Segment Open

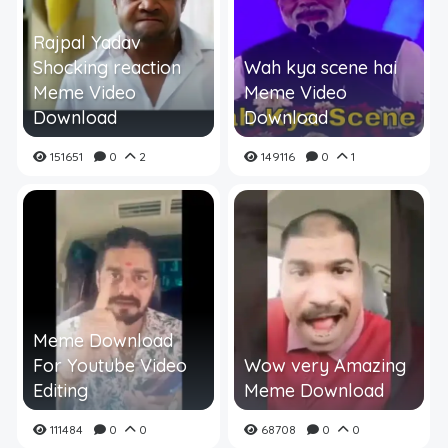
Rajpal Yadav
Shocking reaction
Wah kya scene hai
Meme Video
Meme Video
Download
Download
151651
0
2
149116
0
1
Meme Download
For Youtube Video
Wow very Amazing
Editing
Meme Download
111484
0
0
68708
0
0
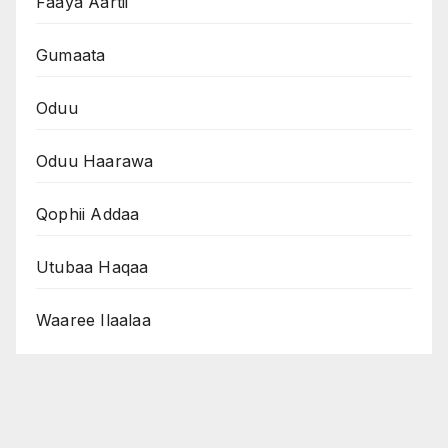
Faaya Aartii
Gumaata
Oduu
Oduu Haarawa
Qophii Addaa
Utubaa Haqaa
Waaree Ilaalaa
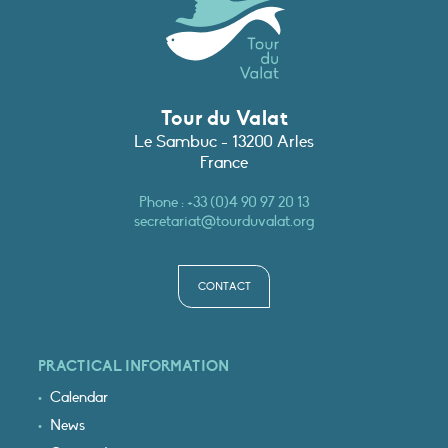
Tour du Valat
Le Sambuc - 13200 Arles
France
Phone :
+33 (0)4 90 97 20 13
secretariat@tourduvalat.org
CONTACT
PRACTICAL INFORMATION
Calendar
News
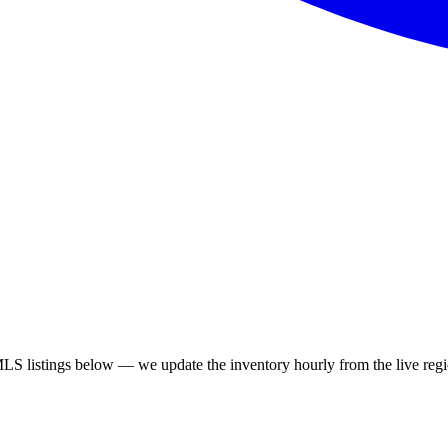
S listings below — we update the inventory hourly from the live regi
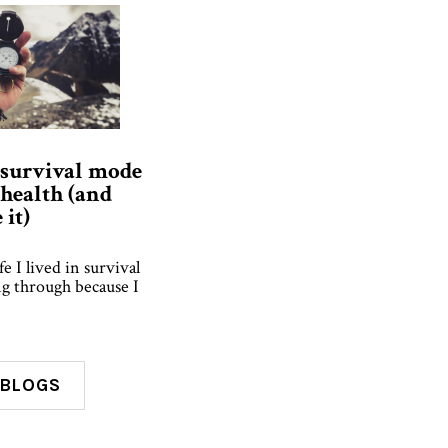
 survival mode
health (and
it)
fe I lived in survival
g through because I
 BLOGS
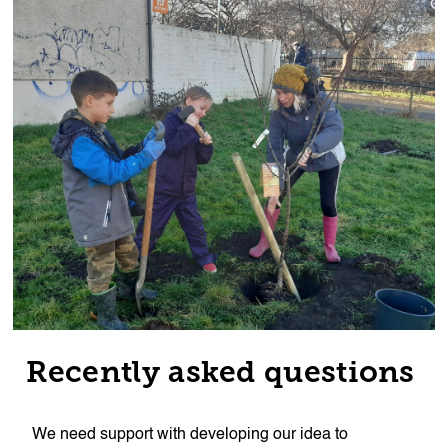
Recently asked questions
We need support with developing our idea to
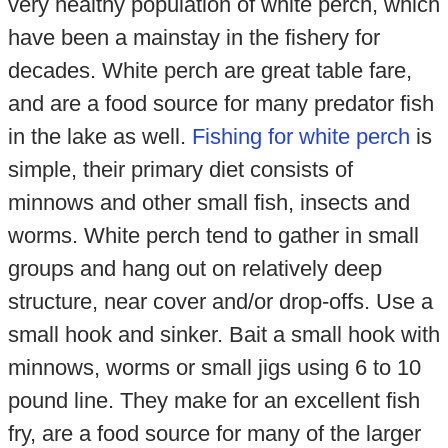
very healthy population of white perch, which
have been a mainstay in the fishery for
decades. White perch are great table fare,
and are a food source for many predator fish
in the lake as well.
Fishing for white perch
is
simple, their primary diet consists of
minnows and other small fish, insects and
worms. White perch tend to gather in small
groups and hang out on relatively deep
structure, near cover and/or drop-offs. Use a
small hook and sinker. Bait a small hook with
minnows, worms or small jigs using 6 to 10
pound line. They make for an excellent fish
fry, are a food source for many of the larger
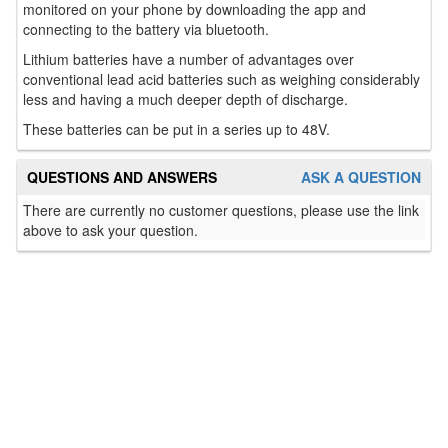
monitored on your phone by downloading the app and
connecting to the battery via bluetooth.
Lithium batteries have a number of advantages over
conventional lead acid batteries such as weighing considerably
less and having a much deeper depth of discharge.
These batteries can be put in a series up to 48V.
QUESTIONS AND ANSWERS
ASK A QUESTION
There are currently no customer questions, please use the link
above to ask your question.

Segment Closed

* _Work request_:
Set down, exactly as they appear above, all lines from the one that has "have been a mainstay in the fishery for" down to the one that has "worms. White perch tend to gather in small", including those two and no others.

* _The completed task_:
have been a mainstay in the fishery for
decades. White perch are great table fare,
and are a food source for many predator fish
in the lake as well.
Fishing for white perch
is
simple, their primary diet consists of
minnows and other small fish, insects and
worms. White perch tend to gather in small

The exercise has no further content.